— WORK ITEM —
Copy nothing but the text: repeat each entry exactly and drop the images.

Extracted page text data:
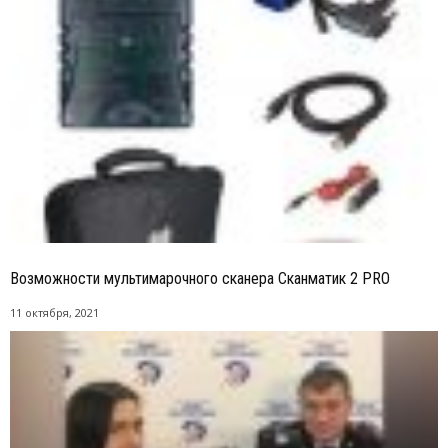
Возможности мультимарочного сканера Сканматик 2 PRO
11 октября, 2021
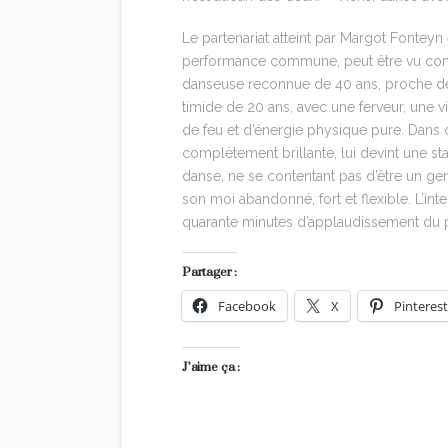
Le partenariat atteint par Margot Fonteyn
performance commune, peut être vu comme
danseuse reconnue de 40 ans, proche de la
timide de 20 ans, avec une ferveur, une 
de feu et d’énergie physique pure. Dans c
complètement brillante, lui devint une st
danse, ne se contentant pas d’être un gen
son moi abandonné, fort et flexible. L’int
quarante minutes d’applaudissement du p
Partager :
Facebook
X
Pinterest
J’aime ça :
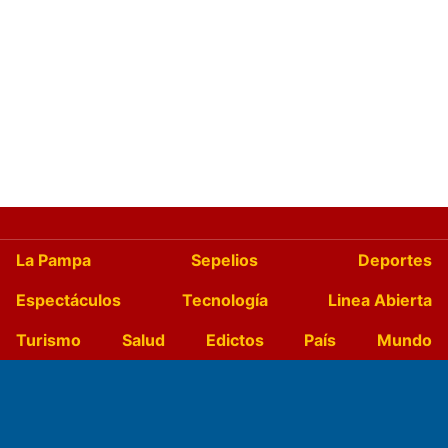
La Pampa
Sepelios
Deportes
Espectáculos
Tecnología
Linea Abierta
Turismo
Salud
Edictos
País
Mundo
Culturales
Agro La Pampa
Cocina y Gastronomía
Suplementos Anuales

— FINISHED EXERCISE —
Возможности мультимарочного сканера Сканматик 2 PRO
11 октября, 2021
Le partenariat atteint par Margot Fonteyn
performance commune, peut être vu comme
danseuse reconnue de 40 ans, proche de la
timide de 20 ans, avec une ferveur, une 
de feu et d’énergie physique pure. Dans c
complètement brillante, lui devint une st
danse, ne se contentant pas d’être un gen
son moi abandonné, fort et flexible. L’int
quarante minutes d’applaudissement du p
Partager :
Facebook
X
Pinterest
J’aime ça :
La Pampa
Sepelios
Deportes
Espectáculos
Tecnología
Linea Abierta
Turismo
Salud
Edictos
País
Mundo
Culturales
Agro La Pampa
Cocina y Gastronomía
Suplementos Anuales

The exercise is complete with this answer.